Tishe ! (« Silence ! ») s’inspire de la première photographie, prise par Niepce en 1827 : View from the Window at Le Gras. À partir de ce dispositif simplissime, la caméra de Victor Kossakovski réveille l’apparente tranquillité d’une rue banale pour orchestrer le ballet cocasse et pitoyable de la comédie humaine. Une humble et magistrale leçon de cinéma.
Il s’en passe des choses dans une rue. Un jeune homme attend une jolie fille, un bouquet de fleurs à la main, tandis qu’un chien vient renifler près de ses chaussures sous l’œil indifférent de sa maîtresse. Une vieille dame remplit des sacs de neige glanée sur un banc. Un couple apparemment ivre se dispute pour de faux avant de s’enlacer sous la pluie, les pieds dans l’eau. Un camion patine dans la boue. La pluie tombe. Le temps passe. La vie continue. Pendant un an, quelques jours par trimestre, le documentariste Victor Kossakovski a posé une caméra à sa fenêtre, enregistrant dix heures du ballet ordinaire qui se joue dans une rue de Saint-Pétersbourg. Condensé en quatre-vingts minutes, Tishe ! n’a rien d’une tentative d’épuisement d’un lieu pétersbourgeois. Derrière la simplicité extrême du dispositif, ce cadre évident qu’offre la fenêtre sur la scène urbaine, il y a bien un cinéaste, un regard attentif aux bruissements du monde qui n’accrochent plus l’œil quotidien mais auxquels l’écran de cinéma vient offrir l’espace d’une vision nouvelle.

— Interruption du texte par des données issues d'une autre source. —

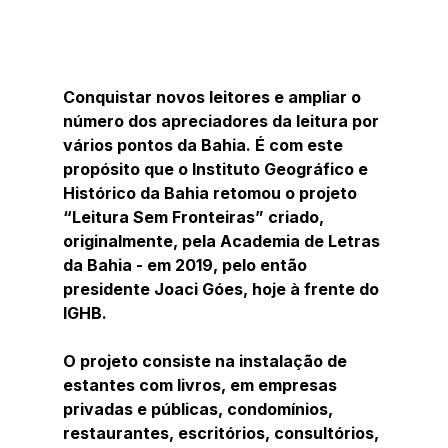
Conquistar novos leitores e ampliar o 
número dos apreciadores da leitura por 
vários pontos da Bahia. É com este 
propósito que o Instituto Geográfico e 
Histórico da Bahia retomou o projeto 
“Leitura Sem Fronteiras” criado, 
originalmente, pela Academia de Letras 
da Bahia - em 2019, pelo então 
presidente Joaci Góes, hoje à frente do 
IGHB.
O projeto consiste na instalação de 
estantes com livros, em empresas 
privadas e públicas, condomínios, 
restaurantes, escritórios, consultórios,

La démarche de Kossakovski est intuitive et poétique. Le réalisateur filme sans objectif, guidé par son seul instinct qui témoigne de l’état d’alerte patiente et attentive animant son cinéma. Kossakovski est conscient que pourra surgir sous sa fenêtre des petits riens, tour à tour tendres ou bouffons, comme autant d’histoires qui se racontent à travers des anonymes. La chorégraphie du quotidien est ponctuée de gros plans, qui tirent le figuratif vers l’abstraction plastique (la surface irisée du goudron dans la rencontre de la lumière et de la pluie) ou révèlent des microcosmes plein de poésie (une touffe d’herbe survit, obstinée, dans une lézarde du bitume ; des morceaux de plastique dansent dans la brise avant d’achever leur ronde vaporeuse dans une flaque, sous le regard d’un moineau). Face à Tishe !, on contemple un geste, une posture ou une texture comme pour la première fois. Le film est avant tout une invitation à regarder le monde, sans le relais du spectaculaire pour réveiller nos sens et imaginaires anesthésiés, parfois, par un étouffant trop-plein d’images. La patience se trouve toujours récompensée par des scénettes de la comédie humaine interprétée par des ouvriers, des amoureux, des petites vieilles, des chiens, un pigeon, la neige, le vent.
Pour autant, le cinéaste n’abandonne pas ses prélèvements au flux continu d’une illusoire neutralité. Les mouvements d’appareils, les cadrages, les zooms, le reflet furtif de son visage dans la vitre soulignent la contradiction de l’objectivité au profit de l’affirmation d’un regard singulier. Tishe ! assume sa subjectivité et guide notre regard par des choix de montage, et l’association insolite des images à une bande sonore décalée, qui surprenait déjà dans Belovy. Une musique de ragtime jouée sur un piano bastringue emporte l’épisode des amoureux enivrés vers des territoires de fiction burlesque ; les dissonances humoristiques d’un piano sur une scène aussi anodine qu’une discussion amicale sur un banc ou une femme balayant la rue, creusent des écarts où se glisse l’imaginaire. Un chant lyrique accompagne les gros plans sur le sol humide, rougi par les éclairages nocturnes de la ville, et la banalité du goudron est transmuée en chair souffrante, presque sanguinolente. Régulièrement, un coin du bitume est cassé puis rebouché, pour préparer la rue aux célébrations du 300e anniversaire de la ville. Cette étrange ritournelle, proche du gag, rythme le film avec cet art savant des ruptures de ton qu’affectionne Kossakovski. Sa répétition, filmée le plus souvent en un accéléré qui étouffe les voix en un inaudible galimatias, convoque l’absurdité de Tati en même temps qu’elle transporte le poétique vers le politique. Ce morceau de bitume, personnage à part entière du film, fonctionne comme métaphore de la Russie contemporaine, incapable de faire de véritables progrès. La terre n’est jamais laissée en paix, éventrée puis pansée d’une couche de goudron qu’on ne laissera pas cicatriser, comme si ses blessures étaient vouées à ne jamais guérir.